Stored entries:
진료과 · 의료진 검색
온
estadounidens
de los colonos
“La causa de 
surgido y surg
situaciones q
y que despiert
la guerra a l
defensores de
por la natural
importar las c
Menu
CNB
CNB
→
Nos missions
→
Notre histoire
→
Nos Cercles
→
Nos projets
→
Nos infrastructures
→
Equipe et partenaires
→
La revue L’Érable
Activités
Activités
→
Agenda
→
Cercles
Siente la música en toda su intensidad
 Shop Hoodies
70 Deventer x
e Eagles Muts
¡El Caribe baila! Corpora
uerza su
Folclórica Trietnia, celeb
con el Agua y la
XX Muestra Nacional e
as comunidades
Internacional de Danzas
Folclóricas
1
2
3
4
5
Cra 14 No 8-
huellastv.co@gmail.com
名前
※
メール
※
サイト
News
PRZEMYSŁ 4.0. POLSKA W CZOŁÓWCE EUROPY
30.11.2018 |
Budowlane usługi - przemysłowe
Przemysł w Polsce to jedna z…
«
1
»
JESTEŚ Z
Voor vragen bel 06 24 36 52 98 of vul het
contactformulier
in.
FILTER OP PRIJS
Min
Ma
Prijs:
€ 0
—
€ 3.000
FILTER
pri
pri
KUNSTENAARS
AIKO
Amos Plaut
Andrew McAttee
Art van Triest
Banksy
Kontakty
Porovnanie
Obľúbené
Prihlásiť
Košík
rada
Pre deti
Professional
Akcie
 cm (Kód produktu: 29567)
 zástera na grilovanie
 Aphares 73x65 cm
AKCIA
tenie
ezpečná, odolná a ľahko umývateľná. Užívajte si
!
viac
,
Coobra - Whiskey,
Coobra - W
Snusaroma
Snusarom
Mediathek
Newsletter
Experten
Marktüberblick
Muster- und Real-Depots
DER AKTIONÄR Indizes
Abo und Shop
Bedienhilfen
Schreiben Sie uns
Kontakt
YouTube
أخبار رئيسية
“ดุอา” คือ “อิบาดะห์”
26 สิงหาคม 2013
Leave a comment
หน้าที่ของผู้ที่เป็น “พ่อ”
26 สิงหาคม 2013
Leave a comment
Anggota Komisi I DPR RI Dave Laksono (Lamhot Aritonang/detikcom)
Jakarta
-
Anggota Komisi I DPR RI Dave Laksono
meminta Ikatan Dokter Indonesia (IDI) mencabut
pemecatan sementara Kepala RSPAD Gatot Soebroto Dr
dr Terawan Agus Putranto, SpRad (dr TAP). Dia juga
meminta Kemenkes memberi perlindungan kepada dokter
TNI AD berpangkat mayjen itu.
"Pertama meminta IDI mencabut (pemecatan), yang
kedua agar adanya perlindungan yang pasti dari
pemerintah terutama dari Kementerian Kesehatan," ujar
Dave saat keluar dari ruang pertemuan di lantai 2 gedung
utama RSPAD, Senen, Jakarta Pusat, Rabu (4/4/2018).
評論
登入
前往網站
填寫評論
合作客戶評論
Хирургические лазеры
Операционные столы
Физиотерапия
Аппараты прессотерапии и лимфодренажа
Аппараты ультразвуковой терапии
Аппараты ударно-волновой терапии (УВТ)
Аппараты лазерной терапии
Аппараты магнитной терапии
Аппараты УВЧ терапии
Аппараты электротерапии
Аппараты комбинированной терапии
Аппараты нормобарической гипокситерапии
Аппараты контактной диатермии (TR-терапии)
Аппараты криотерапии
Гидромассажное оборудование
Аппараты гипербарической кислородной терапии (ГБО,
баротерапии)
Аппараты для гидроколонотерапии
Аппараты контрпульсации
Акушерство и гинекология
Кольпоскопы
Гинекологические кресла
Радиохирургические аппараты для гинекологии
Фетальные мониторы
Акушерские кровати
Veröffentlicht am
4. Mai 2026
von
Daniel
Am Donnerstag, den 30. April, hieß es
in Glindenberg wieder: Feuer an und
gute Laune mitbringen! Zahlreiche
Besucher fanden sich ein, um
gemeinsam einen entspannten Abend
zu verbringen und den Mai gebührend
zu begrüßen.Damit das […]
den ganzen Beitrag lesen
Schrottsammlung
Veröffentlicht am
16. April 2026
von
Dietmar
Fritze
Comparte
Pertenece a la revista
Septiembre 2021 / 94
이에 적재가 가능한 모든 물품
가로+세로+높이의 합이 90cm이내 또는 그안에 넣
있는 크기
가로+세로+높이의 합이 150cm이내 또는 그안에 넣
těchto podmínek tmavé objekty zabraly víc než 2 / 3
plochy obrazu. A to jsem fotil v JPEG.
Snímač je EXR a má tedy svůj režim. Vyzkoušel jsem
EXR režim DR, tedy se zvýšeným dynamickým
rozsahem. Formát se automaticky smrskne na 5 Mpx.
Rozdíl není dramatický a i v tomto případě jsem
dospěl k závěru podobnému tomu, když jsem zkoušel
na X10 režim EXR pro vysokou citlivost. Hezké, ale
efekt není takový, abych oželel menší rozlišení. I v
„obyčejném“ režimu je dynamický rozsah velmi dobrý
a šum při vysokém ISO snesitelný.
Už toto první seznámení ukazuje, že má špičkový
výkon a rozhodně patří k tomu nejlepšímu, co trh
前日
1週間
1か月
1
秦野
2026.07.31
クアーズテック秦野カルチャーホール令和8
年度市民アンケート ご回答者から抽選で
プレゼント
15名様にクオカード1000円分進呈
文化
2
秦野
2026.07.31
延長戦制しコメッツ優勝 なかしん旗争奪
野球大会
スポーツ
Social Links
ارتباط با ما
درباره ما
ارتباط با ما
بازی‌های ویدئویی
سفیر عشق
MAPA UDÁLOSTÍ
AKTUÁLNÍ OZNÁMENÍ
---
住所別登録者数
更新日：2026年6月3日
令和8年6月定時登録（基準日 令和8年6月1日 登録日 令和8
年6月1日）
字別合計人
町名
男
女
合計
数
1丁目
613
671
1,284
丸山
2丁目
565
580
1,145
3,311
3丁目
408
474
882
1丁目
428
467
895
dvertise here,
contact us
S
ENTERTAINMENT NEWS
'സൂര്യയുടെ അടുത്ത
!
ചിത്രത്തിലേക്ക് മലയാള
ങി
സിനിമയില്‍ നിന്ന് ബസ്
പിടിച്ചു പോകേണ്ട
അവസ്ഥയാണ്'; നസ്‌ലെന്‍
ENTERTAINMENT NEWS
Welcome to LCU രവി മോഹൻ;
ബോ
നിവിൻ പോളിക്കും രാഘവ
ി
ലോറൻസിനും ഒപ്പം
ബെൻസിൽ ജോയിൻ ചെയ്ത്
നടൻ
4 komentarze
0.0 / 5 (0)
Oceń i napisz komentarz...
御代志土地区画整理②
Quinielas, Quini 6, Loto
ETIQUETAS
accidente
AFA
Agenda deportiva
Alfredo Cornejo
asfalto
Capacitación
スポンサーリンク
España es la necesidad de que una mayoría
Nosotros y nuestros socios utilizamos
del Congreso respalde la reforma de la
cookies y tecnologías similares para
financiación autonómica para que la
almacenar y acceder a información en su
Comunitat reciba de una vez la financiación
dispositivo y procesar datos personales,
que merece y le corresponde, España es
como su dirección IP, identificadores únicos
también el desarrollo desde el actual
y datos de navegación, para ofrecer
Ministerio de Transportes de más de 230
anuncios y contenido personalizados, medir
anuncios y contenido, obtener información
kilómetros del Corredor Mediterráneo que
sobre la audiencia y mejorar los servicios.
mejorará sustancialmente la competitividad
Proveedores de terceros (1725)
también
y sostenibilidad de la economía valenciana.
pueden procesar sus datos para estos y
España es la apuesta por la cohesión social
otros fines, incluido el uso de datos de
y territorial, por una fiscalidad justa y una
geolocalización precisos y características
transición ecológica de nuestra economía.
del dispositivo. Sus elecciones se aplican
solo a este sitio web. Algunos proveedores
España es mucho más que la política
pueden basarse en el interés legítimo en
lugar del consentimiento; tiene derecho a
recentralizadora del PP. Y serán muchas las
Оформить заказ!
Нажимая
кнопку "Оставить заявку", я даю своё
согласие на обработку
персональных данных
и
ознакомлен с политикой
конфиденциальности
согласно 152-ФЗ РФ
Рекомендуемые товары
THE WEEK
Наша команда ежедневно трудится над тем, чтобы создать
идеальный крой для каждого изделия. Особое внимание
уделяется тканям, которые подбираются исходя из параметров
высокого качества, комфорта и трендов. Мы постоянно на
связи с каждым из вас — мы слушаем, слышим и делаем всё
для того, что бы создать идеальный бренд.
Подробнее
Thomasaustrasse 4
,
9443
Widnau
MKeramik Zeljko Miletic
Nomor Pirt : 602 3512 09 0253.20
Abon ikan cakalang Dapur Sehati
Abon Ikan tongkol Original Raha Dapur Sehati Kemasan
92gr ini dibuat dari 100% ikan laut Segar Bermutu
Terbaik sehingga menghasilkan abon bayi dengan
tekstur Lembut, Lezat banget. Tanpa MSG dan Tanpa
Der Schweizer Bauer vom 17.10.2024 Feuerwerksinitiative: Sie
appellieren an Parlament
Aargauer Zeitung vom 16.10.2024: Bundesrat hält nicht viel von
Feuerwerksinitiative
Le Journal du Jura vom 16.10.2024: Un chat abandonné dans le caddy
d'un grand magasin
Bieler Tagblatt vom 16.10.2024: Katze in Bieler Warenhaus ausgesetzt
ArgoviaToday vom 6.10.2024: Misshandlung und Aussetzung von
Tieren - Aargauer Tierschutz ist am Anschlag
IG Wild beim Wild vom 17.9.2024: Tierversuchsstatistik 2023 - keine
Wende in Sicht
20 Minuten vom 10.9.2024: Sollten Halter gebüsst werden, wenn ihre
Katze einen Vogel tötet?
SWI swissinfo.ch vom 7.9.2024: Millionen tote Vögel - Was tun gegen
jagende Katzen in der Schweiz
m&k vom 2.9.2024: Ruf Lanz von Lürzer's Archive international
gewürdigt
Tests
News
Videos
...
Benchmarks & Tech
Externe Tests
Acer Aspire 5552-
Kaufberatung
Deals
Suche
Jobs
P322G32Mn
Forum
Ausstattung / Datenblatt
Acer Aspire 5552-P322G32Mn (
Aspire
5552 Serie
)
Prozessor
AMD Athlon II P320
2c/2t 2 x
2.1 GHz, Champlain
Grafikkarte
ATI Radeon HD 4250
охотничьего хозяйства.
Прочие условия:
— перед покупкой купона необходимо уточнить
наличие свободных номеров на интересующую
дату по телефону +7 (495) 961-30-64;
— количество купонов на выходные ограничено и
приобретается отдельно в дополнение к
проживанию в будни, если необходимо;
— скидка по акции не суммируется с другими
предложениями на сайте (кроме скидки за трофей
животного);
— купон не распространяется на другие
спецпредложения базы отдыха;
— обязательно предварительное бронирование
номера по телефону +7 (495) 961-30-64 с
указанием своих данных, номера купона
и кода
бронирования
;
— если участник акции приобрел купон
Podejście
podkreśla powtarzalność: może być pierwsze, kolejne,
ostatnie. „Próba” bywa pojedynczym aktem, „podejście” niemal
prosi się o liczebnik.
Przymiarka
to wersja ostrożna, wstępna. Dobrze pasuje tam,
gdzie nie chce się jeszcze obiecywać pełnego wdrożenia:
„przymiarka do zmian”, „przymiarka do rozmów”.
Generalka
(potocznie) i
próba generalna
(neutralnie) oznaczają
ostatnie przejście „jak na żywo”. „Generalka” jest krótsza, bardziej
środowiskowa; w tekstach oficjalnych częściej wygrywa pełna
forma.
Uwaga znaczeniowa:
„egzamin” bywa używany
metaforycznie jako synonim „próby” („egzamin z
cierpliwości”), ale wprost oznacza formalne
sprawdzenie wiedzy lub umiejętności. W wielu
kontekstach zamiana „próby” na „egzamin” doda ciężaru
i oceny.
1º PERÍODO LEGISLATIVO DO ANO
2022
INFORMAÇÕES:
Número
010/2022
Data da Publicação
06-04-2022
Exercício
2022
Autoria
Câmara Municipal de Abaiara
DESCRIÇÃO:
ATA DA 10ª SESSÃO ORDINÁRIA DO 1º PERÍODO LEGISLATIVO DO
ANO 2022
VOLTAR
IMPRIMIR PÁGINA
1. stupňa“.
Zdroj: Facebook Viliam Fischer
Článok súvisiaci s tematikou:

Task statement:
Copy every line in the data above that has the string "RSPAD" in it.

Exercise output:
pemecatan sementara Kepala RSPAD Gatot Soebroto Dr
utama RSPAD, Senen, Jakarta Pusat, Rabu (4/4/2018).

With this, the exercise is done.